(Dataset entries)
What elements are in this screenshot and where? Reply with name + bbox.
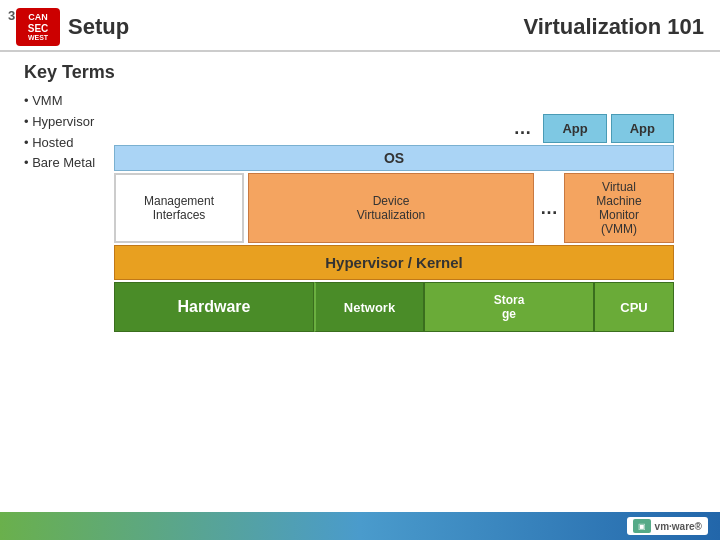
- app-row: … App App: [114, 114, 674, 143]
- vmware-logo: ▣ vm·ware®: [627, 517, 708, 535]
- diagram: … App App OS ManagementInterfaces Device…: [114, 114, 674, 332]
- hypervisor-bar: Hypervisor / Kernel: [114, 245, 674, 280]
- slide-number: 3: [8, 8, 15, 23]
- app2-box: App: [611, 114, 674, 143]
- bottom-bar: ▣ vm·ware®: [0, 512, 720, 540]
- vmm-box: VirtualMachineMonitor(VMM): [564, 173, 674, 243]
- cansecwest-logo: CAN SEC WEST: [16, 8, 60, 46]
- page-title: Setup: [68, 14, 129, 40]
- key-terms-heading: Key Terms: [24, 62, 696, 83]
- hardware-row: Hardware Network Storage CPU: [114, 282, 674, 332]
- top-bar: CAN SEC WEST Setup Virtualization 101: [0, 0, 720, 52]
- dots1: …: [513, 118, 531, 139]
- device-virt-box: DeviceVirtualization: [248, 173, 534, 243]
- list-item: VMM: [24, 91, 696, 112]
- network-box: Network: [314, 282, 424, 332]
- os-bar: OS: [114, 145, 674, 171]
- storage-box: Storage: [424, 282, 594, 332]
- virt-title: Virtualization 101: [523, 14, 704, 40]
- vmware-icon: ▣: [633, 519, 651, 533]
- main-content: Key Terms VMM Hypervisor Hosted Bare Met…: [0, 52, 720, 342]
- hardware-label-box: Hardware: [114, 282, 314, 332]
- cpu-box: CPU: [594, 282, 674, 332]
- app1-box: App: [543, 114, 606, 143]
- middle-row: ManagementInterfaces DeviceVirtualizatio…: [114, 173, 674, 243]
- mgmt-interfaces-box: ManagementInterfaces: [114, 173, 244, 243]
- logo-area: CAN SEC WEST Setup: [16, 8, 129, 46]
- dots2: …: [538, 173, 560, 243]
- vmware-text: vm·ware®: [655, 521, 702, 532]
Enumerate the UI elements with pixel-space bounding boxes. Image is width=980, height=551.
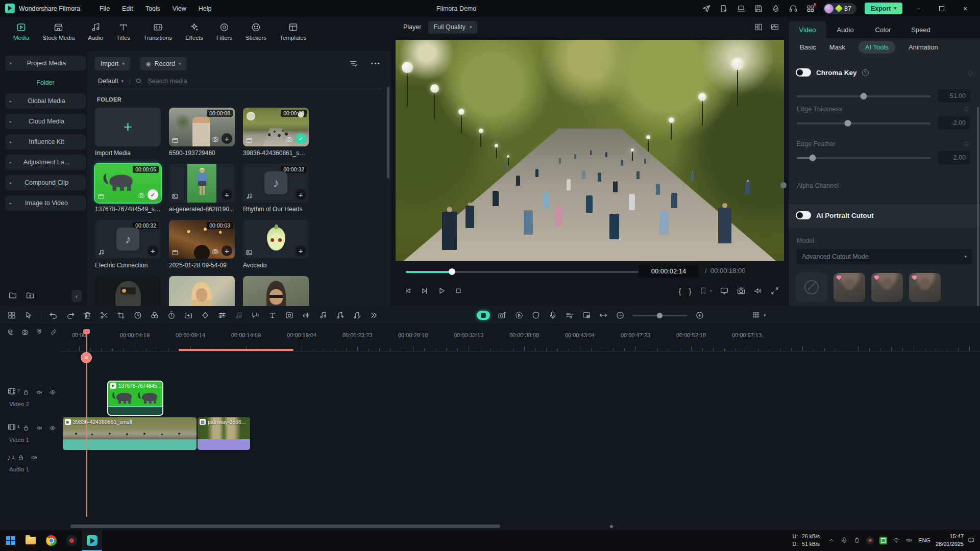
subtab-mask[interactable]: Mask bbox=[829, 43, 845, 51]
menu-edit[interactable]: Edit bbox=[116, 5, 139, 12]
keyframe-icon[interactable]: ◇ bbox=[968, 69, 973, 77]
freeze-frame-icon[interactable] bbox=[184, 311, 193, 320]
video-preview[interactable] bbox=[396, 40, 784, 261]
audio-visualizer-icon[interactable] bbox=[302, 311, 311, 320]
mute-track-icon[interactable] bbox=[36, 424, 43, 432]
sidebar-item-image-to-video[interactable]: ▸Image to Video bbox=[5, 195, 86, 211]
media-item-selected[interactable]: 00:00:05 ✓ 137678-767484549_small bbox=[95, 164, 161, 213]
timeline-hscrollbar[interactable] bbox=[70, 524, 500, 528]
add-to-timeline-button[interactable]: + bbox=[222, 245, 232, 256]
media-item[interactable]: 00:00:08 + 6590-193729460 bbox=[169, 108, 235, 157]
media-item[interactable]: + ai-generated-8628190... bbox=[169, 164, 235, 213]
media-item[interactable]: 00:00:23 ✓ 39836-424360861_small bbox=[243, 108, 309, 157]
sidebar-item-influence-kit[interactable]: ▸Influence Kit bbox=[5, 134, 86, 149]
menu-help[interactable]: Help bbox=[192, 5, 218, 12]
media-item[interactable] bbox=[95, 276, 161, 306]
tab-templates[interactable]: Templates bbox=[280, 22, 306, 49]
multi-view-icon[interactable] bbox=[754, 22, 763, 32]
zoom-in-icon[interactable] bbox=[695, 311, 704, 320]
timeline-ruler[interactable]: 00:0000:00:04:1900:00:09:1400:00:14:0900… bbox=[60, 329, 980, 352]
sidebar-item-adjustment-layer[interactable]: ▸Adjustment La... bbox=[5, 155, 86, 170]
delete-icon[interactable] bbox=[83, 311, 92, 320]
media-item[interactable] bbox=[243, 276, 309, 306]
tab-audio[interactable]: Audio bbox=[826, 21, 864, 38]
hide-track-icon[interactable] bbox=[49, 424, 56, 432]
copy-icon[interactable] bbox=[7, 329, 14, 336]
tolerance-slider[interactable] bbox=[797, 93, 930, 99]
adjustment-icon[interactable] bbox=[217, 311, 227, 320]
keyframe-tool-icon[interactable] bbox=[201, 311, 210, 320]
collapse-panel-button[interactable]: ‹ bbox=[71, 290, 82, 302]
filmora-app-button[interactable] bbox=[82, 530, 102, 551]
screen-record-icon[interactable] bbox=[582, 311, 591, 320]
snapshot-quick-icon[interactable] bbox=[21, 329, 29, 336]
tab-color[interactable]: Color bbox=[864, 21, 902, 38]
menu-tools[interactable]: Tools bbox=[139, 5, 166, 12]
stop-button[interactable] bbox=[454, 286, 463, 295]
model-dropdown[interactable]: Advanced Cutout Mode▾ bbox=[797, 249, 972, 264]
tray-mic-icon[interactable] bbox=[841, 537, 848, 544]
ai-portrait-cutout-toggle[interactable] bbox=[796, 211, 811, 219]
folder-icon[interactable] bbox=[8, 291, 17, 300]
tab-stock-media[interactable]: Stock Media bbox=[42, 22, 75, 49]
zoom-out-icon[interactable] bbox=[616, 311, 625, 320]
subtab-ai-tools[interactable]: AI Tools bbox=[859, 41, 895, 54]
media-item[interactable]: 00:00:32 ♪ + Rhythm of Our Hearts bbox=[243, 164, 309, 213]
voiceover-icon[interactable] bbox=[548, 311, 557, 320]
avatar[interactable] bbox=[824, 4, 834, 13]
quality-dropdown[interactable]: Full Quality▾ bbox=[428, 21, 477, 34]
media-item-import[interactable]: + Import Media bbox=[95, 108, 161, 157]
clock[interactable]: 15:47 28/01/2025 bbox=[936, 533, 964, 548]
recorder-app-button[interactable] bbox=[61, 530, 82, 551]
marker-icon[interactable] bbox=[699, 286, 708, 295]
subtab-animation[interactable]: Animation bbox=[909, 43, 938, 51]
chroma-key-toggle[interactable] bbox=[796, 68, 811, 77]
add-to-timeline-button[interactable]: + bbox=[222, 133, 232, 144]
media-item[interactable]: 00:00:32 ♪ + Electric Connection bbox=[95, 220, 161, 269]
import-button[interactable]: Import▾ bbox=[95, 57, 130, 70]
tab-audio[interactable]: Audio bbox=[88, 22, 103, 49]
clip-park-video[interactable]: ▶39836-424360861_small bbox=[63, 417, 197, 450]
battery-icon[interactable] bbox=[853, 537, 861, 544]
mark-out-button[interactable]: } bbox=[689, 287, 691, 295]
media-item[interactable] bbox=[169, 276, 235, 306]
fullscreen-icon[interactable] bbox=[770, 286, 779, 295]
media-browser-icon[interactable] bbox=[7, 311, 16, 320]
add-to-timeline-button[interactable]: + bbox=[148, 245, 158, 256]
minimize-button[interactable]: − bbox=[911, 5, 926, 13]
tab-speed[interactable]: Speed bbox=[902, 21, 940, 38]
media-scrollbar[interactable] bbox=[387, 87, 389, 179]
laptop-icon[interactable] bbox=[737, 4, 746, 13]
add-to-timeline-button[interactable]: + bbox=[296, 245, 306, 256]
playhead-handle[interactable] bbox=[83, 329, 90, 334]
tray-expand-icon[interactable] bbox=[828, 537, 835, 544]
plugins-grid-icon[interactable] bbox=[806, 4, 815, 13]
speed-icon[interactable] bbox=[133, 311, 142, 320]
file-explorer-button[interactable] bbox=[20, 530, 41, 551]
keyframe-icon[interactable]: ◇ bbox=[964, 105, 969, 112]
tray-volume-icon[interactable] bbox=[905, 537, 913, 544]
mark-in-button[interactable]: { bbox=[678, 287, 681, 295]
maximize-button[interactable] bbox=[934, 5, 949, 13]
subtab-basic[interactable]: Basic bbox=[800, 43, 816, 51]
marker-flag-icon[interactable] bbox=[531, 311, 541, 320]
search-input[interactable]: Search media bbox=[148, 78, 187, 85]
volume-icon[interactable] bbox=[753, 286, 763, 295]
hide-track-icon[interactable] bbox=[49, 389, 56, 396]
media-item[interactable]: + Avocado bbox=[243, 220, 309, 269]
previous-frame-button[interactable] bbox=[403, 286, 412, 295]
timeline-zoom-slider[interactable] bbox=[632, 312, 688, 318]
menu-view[interactable]: View bbox=[166, 5, 192, 12]
snapshot-icon[interactable] bbox=[737, 286, 746, 295]
lock-track-icon[interactable] bbox=[22, 389, 30, 396]
sidebar-item-project-media[interactable]: ▾Project Media bbox=[5, 56, 86, 71]
seek-handle[interactable] bbox=[449, 268, 455, 275]
clip-pathway-image[interactable]: 🖼pathway-3596... bbox=[198, 417, 250, 450]
next-frame-button[interactable] bbox=[420, 286, 429, 295]
second-display-icon[interactable] bbox=[720, 286, 729, 295]
render-preview-icon[interactable] bbox=[514, 311, 524, 320]
edge-feather-slider[interactable] bbox=[797, 155, 930, 161]
help-icon[interactable]: ? bbox=[862, 69, 869, 76]
tab-filters[interactable]: Filters bbox=[216, 22, 232, 49]
undo-icon[interactable] bbox=[49, 311, 58, 320]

■ Goal of the exercise: Only the count, nothing else: how many lines of the records hold the word "with"?

■ Result of this exercise: 2